**PROVIDED RECORDS**.
+++++
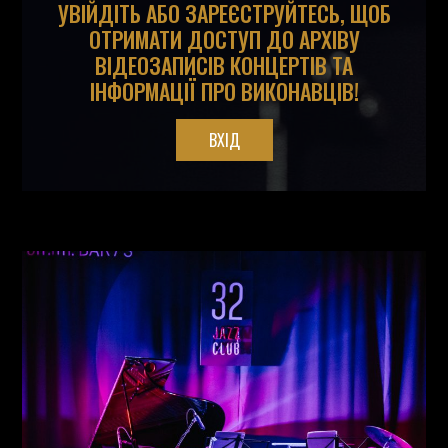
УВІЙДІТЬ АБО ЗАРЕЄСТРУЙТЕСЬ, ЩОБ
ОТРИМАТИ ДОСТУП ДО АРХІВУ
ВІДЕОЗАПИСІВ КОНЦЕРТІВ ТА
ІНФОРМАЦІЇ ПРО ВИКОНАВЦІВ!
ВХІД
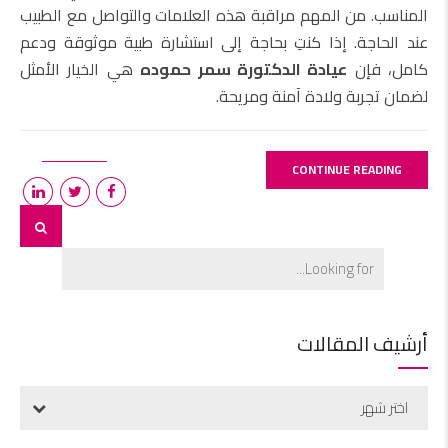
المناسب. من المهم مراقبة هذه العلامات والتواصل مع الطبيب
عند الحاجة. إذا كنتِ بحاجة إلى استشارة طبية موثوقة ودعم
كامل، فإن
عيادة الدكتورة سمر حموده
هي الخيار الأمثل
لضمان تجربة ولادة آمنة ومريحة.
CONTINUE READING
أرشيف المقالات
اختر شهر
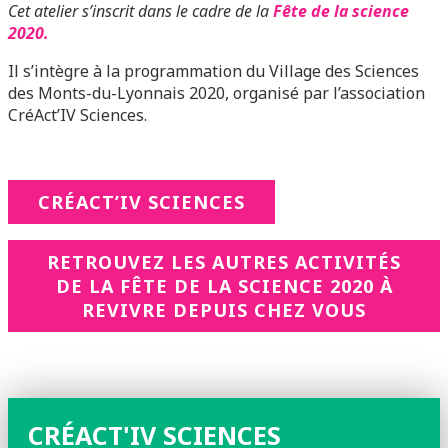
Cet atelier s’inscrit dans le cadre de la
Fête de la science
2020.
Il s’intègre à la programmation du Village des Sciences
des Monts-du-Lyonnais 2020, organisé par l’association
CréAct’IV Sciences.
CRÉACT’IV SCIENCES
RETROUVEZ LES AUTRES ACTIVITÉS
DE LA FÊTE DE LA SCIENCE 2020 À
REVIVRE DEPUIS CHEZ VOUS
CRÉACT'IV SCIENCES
+++++
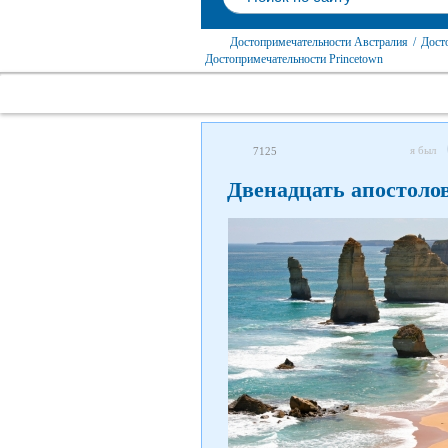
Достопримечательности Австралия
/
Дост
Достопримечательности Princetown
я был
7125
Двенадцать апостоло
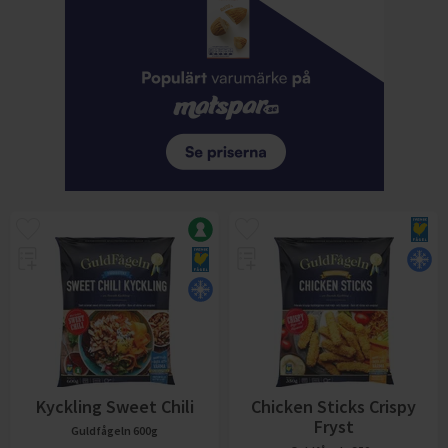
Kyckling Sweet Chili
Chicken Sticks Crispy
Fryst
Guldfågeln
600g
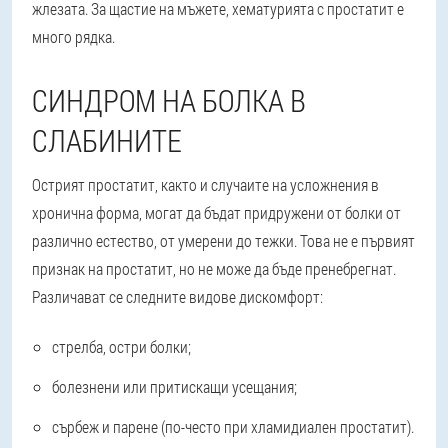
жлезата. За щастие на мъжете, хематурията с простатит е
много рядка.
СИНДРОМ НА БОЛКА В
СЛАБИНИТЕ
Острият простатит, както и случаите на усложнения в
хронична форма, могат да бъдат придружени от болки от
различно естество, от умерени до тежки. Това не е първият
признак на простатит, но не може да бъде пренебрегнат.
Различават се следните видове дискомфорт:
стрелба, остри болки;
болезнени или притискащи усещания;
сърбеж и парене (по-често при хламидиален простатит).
+++++
**PROBLEM**. The copy should hold exactly the lines above from the one with "УВІЙДІТЬ АБО ЗАРЕЄСТРУЙТЕСЬ, ЩОБ" through the one with "CRÉACT'IV SCIENCES", both ends counted, and no pictures at all.

**ANSWER SECTION**.
УВІЙДІТЬ АБО ЗАРЕЄСТРУЙТЕСЬ, ЩОБ
ОТРИМАТИ ДОСТУП ДО АРХІВУ
ВІДЕОЗАПИСІВ КОНЦЕРТІВ ТА
ІНФОРМАЦІЇ ПРО ВИКОНАВЦІВ!
ВХІД
المناسب. من المهم مراقبة هذه العلامات والتواصل مع الطبيب
عند الحاجة. إذا كنتِ بحاجة إلى استشارة طبية موثوقة ودعم
كامل، فإن
عيادة الدكتورة سمر حموده
هي الخيار الأمثل
لضمان تجربة ولادة آمنة ومريحة.
CONTINUE READING
أرشيف المقالات
اختر شهر
Cet atelier s’inscrit dans le cadre de la
Fête de la science
2020.
Il s’intègre à la programmation du Village des Sciences
des Monts-du-Lyonnais 2020, organisé par l’association
CréAct’IV Sciences.
CRÉACT’IV SCIENCES
RETROUVEZ LES AUTRES ACTIVITÉS
DE LA FÊTE DE LA SCIENCE 2020 À
REVIVRE DEPUIS CHEZ VOUS
CRÉACT'IV SCIENCES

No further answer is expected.